Pemandangan ogoh-ogoh yang berdiri dengan latar sunset menciptakan suasana yang khas. Banyak warga yang datang untuk melihat langsung sekaligus mengabadikan momen tersebut.
Apa Itu Konsep Maguru Satua
Maguru satua merupakan istilah dalam budaya Bali yang berarti belajar melalui cerita atau kisah. Konsep ini sering digunakan untuk menyampaikan nilai moral dan filosofi melalui cerita tradisional.
Dalam karya ogoh-ogoh, konsep maguru satua biasanya diwujudkan melalui karakter dan adegan yang memiliki makna tertentu. Hal ini membuat ogoh-ogoh tidak hanya menjadi karya seni, tetapi juga media penyampaian pesan budaya.
Ogoh-Ogoh Br. Umahanyar Penarungan 2026
Ogoh-ogoh yang dibuat oleh ST Tunas Remaja dari Br. Umahanyar, Penarungan, menampilkan detail yang cukup menarik. Bentuk karakter dan komposisi karya terlihat dirancang dengan konsep yang matang.
Proses pembuatan ogoh-ogoh ini melibatkan banyak pemuda banjar. Mereka bekerja bersama mulai dari tahap pembuatan rangka hingga tahap finishing.
Kebersamaan tersebut menjadi bagian penting dari tradisi ogoh-ogoh di Bali.
Keindahan Sunset Menambah Suasana
Salah satu hal yang membuat ogoh-ogoh ini menarik adalah suasana sunset yang menjadi latar pemandangan. Cahaya matahari yang mulai tenggelam memberikan nuansa dramatis pada tampilan ogoh-ogoh.
Warna langit yang berubah perlahan menambah kesan artistik pada karya tersebut.

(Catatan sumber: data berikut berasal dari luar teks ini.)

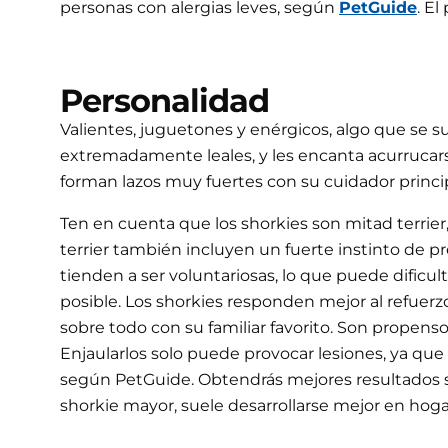
personas con alergias leves, según
PetGuide
. E
Personalidad
Valientes, juguetones y enérgicos, algo que se 
extremadamente leales, y les encanta acurrucarse
forman lazos muy fuertes con su cuidador princi
Ten en cuenta que los shorkies son mitad terrie
terrier también incluyen un fuerte instinto de p
tienden a ser voluntariosas, lo que puede dificul
posible. Los shorkies responden mejor al refuer
sobre todo con su familiar favorito. Son propen
Enjaularlos solo puede provocar lesiones, ya q
según PetGuide. Obtendrás mejores resultados si 
shorkie mayor, suele desarrollarse mejor en hoga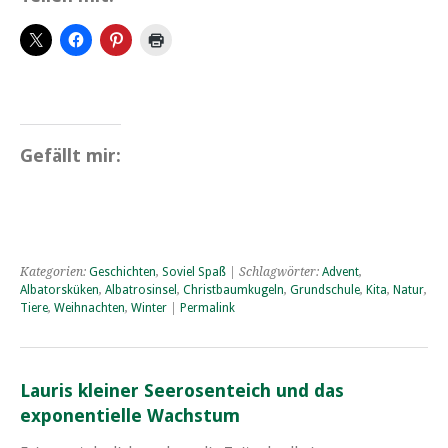
Gefällt mir:
Kategorien:
Geschichten
,
Soviel Spaß
| Schlagwörter:
Advent
,
Albatorsküken
,
Albatrosinsel
,
Christbaumkugeln
,
Grundschule
,
Kita
,
Natur
,
Tiere
,
Weihnachten
,
Winter
|
Permalink
Lauris kleiner Seerosenteich und das
exponentielle Wachstum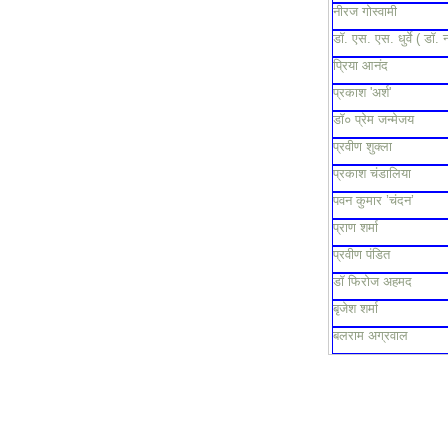
नीरज गोस्वामी
डॉ. एस. एस. धुर्वे ( डॉ. 
प्रिया आनंद
प्रकाश 'अर्श'
डॉ० प्रेम जन्मेजय
प्रवीण शुक्ला
प्रकाश चंडालिया
पवन कुमार ’चंदन’
प्राण शर्मा
प्रवीण पंडित
डॉ फिरोज अहमद
बृजेश शर्मा
बलराम अग्रवाल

Tidak sedikit warga yang memanfaatkan momen ini untuk mengambil foto.
Suasana ini membuat ogoh-ogoh terlihat semakin menonjol.
Peran ST Tunas Remaja dalam Tradisi Ogoh-Ogoh
ST Tunas Remaja memiliki peran penting dalam pembuatan ogoh-ogoh di banjar mereka. Para pemuda ini bekerja bersama untuk menciptakan karya yang dapat mewakili identitas banjar.

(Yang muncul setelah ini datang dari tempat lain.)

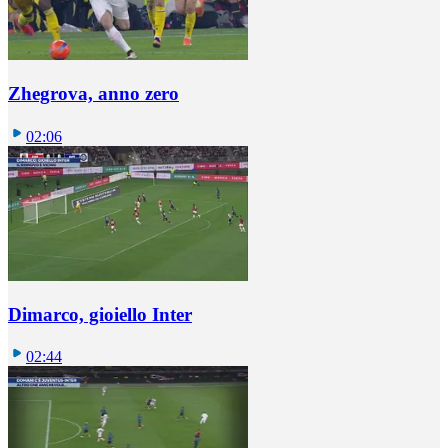
Zhegrova, anno zero
02:06
Dimarco, gioiello Inter
02:44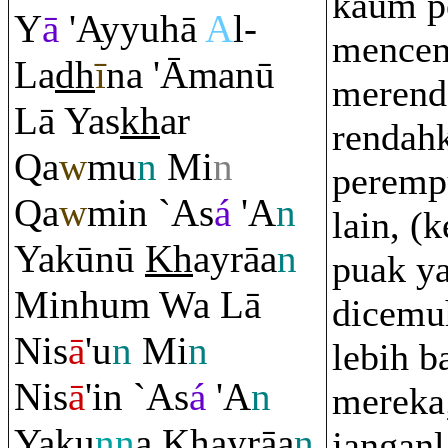
kaum p
Y
ā
'Ayyuhā
A
l-
mence
La
dh
ī
na 'Āmanū
merend
Lā Yas
kh
ar
rendah
Q
a
w
mu
n
Mi
n
peremp
Q
a
w
min `As
á
'A
n
lain, (
Yakūnū
Kh
ay
rā
a
n
puak y
Minhu
m
Wa Lā
dicemu
Nis
ā
'u
n
Mi
n
lebih b
Nis
ā
'in `As
á
'A
n
mereka
Yaku
nn
a
Kh
ay
rā
a
n
janganl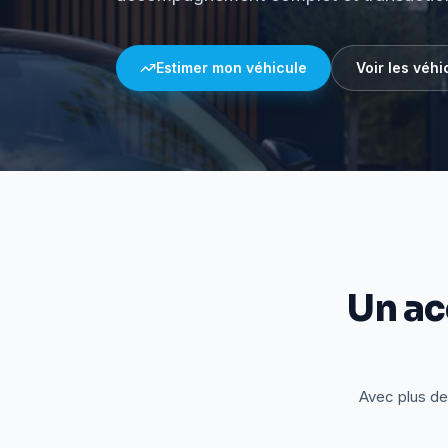
Estimer mon véhicule
Voir les véhi
Un a
Avec plus de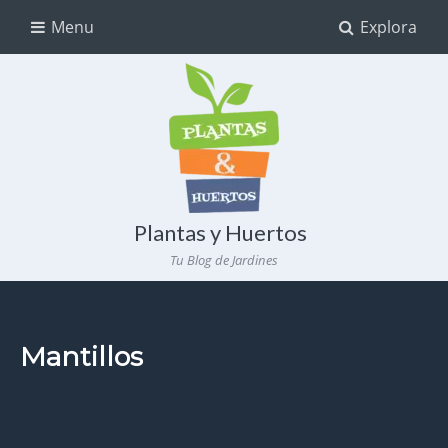
Menu
Explora
Plantas y Huertos
Tu Blog de Jardines
Mantillos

Selain sebagai ajang kreativitas, kegiatan ini juga memperkuat rasa kebersamaan antar anggota sekaa teruna.
Melalui proses tersebut, tradisi ogoh-ogoh terus dijaga oleh generasi muda.

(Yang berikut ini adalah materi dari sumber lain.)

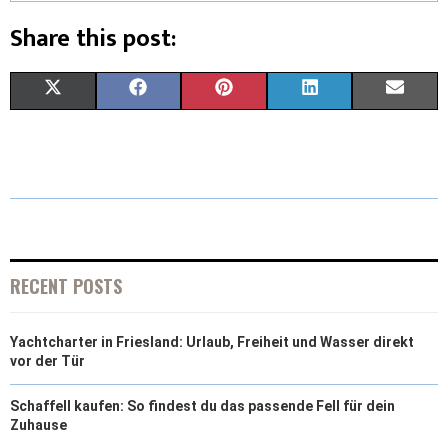
Share this post:
X
F
P
L
E
(
A
I
I
M
T
C
N
N
A
W
E
T
K
I
I
B
E
E
L
T
O
R
D
RECENT POSTS
T
O
E
I
Yachtcharter in Friesland: Urlaub, Freiheit und Wasser direkt
E
K
S
N
vor der Tür
R
T
Schaffell kaufen: So findest du das passende Fell für dein
)
Zuhause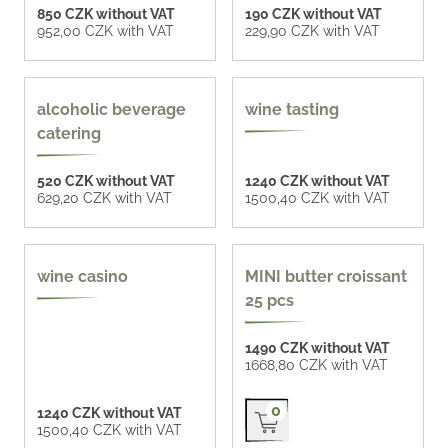
850 CZK without VAT
190 CZK without VAT
952,00 CZK with VAT
229,90 CZK with VAT
more options
more options
alcoholic beverage
wine tasting
catering
520 CZK without VAT
1240 CZK without VAT
629,20 CZK with VAT
1500,40 CZK with VAT
wine casino
MINI butter croissant
25 pcs
1490 CZK without VAT
1668,80 CZK with VAT
Přidat do košíku
0
1240 CZK without VAT
1500,40 CZK with VAT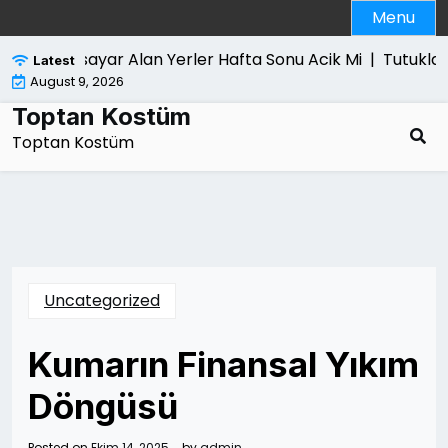
Skip
Menu
to
content
Bilgisayar Alan Yerler Hafta Sonu Acik Mi |
Tutuklama
Latest
August 9, 2026
Toptan Kostüm
Toptan Kostüm
Uncategorized
Kumarın Finansal Yıkım
Döngüsü
Posted on
Ekim 14, 2025
by
admin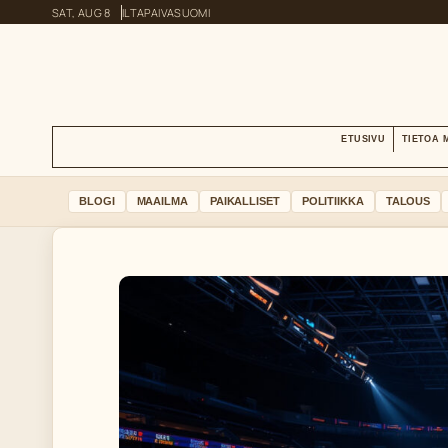
SAT, AUG 8
ILTAPAIVA
SUOMI
ETUSIVU
TIETOA 
BLOGI
MAAILMA
PAIKALLISET
POLITIIKKA
TALOUS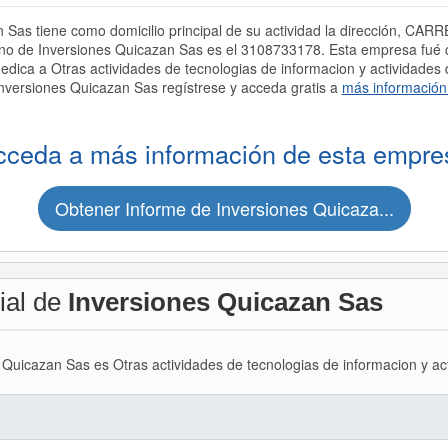
Sas tiene como domicilio principal de su actividad la dirección, CAR
o de Inversiones Quicazan Sas es el 3108733178. Esta empresa fu
a a Otras actividades de tecnologias de informacion y actividades de
nversiones Quicazan Sas regístrese y acceda gratis a
más información
cceda a más información de esta empre
Obtener Informe de Inversiones Quicaza...
ial de
Inversiones Quicazan Sas
s Quicazan Sas es Otras actividades de tecnologias de informacion y act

Ogoh-Ogoh sebagai Bagian Tradisi Menjelang Nyepi
Ogoh-ogoh merupakan bagian penting dari rangkaian tradisi menjelang Hari Raya Nyepi di Bali. Karya ini melambangkan Bhuta Kala atau energi negatif yang harus dinetralisir.
Pembuatan ogoh-ogoh juga menjadi sarana bagi generasi muda untuk mengekspresikan kreativitas sekaligus menjaga warisan budaya.
Karena itu, setiap ogoh-ogoh yang dibuat biasanya memiliki konsep dan cerita yang berbeda.